[Work item]:
In the records below, find every line with the word "Eixo" and copy it.

[Saved data entries]
↓

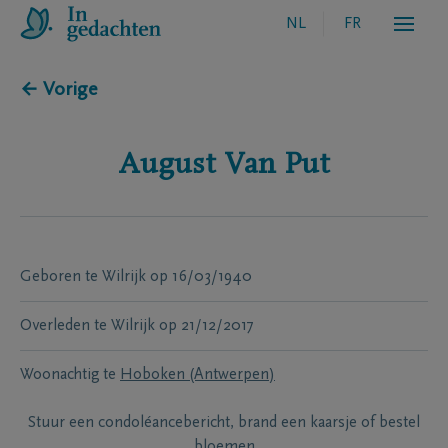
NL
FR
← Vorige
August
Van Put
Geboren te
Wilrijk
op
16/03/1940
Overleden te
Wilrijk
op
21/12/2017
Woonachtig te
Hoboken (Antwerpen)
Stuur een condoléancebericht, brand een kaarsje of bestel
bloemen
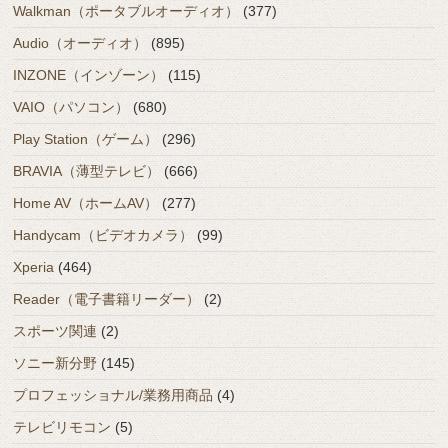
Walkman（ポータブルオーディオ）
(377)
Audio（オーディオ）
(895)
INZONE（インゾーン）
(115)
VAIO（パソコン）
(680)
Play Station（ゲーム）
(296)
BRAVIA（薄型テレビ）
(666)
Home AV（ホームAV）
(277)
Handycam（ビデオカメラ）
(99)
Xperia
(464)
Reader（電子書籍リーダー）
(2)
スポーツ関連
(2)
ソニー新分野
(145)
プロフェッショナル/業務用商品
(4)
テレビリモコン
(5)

↑
↓

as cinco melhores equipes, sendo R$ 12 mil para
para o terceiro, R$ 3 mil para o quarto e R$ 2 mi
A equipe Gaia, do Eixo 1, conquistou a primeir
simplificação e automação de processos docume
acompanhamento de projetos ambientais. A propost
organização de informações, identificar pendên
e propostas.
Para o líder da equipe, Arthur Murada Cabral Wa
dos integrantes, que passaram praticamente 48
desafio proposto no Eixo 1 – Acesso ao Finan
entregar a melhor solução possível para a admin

↑

[Result of the exercise]:
A equipe Gaia, do Eixo 1, conquistou a primeir
desafio proposto no Eixo 1 – Acesso ao Finan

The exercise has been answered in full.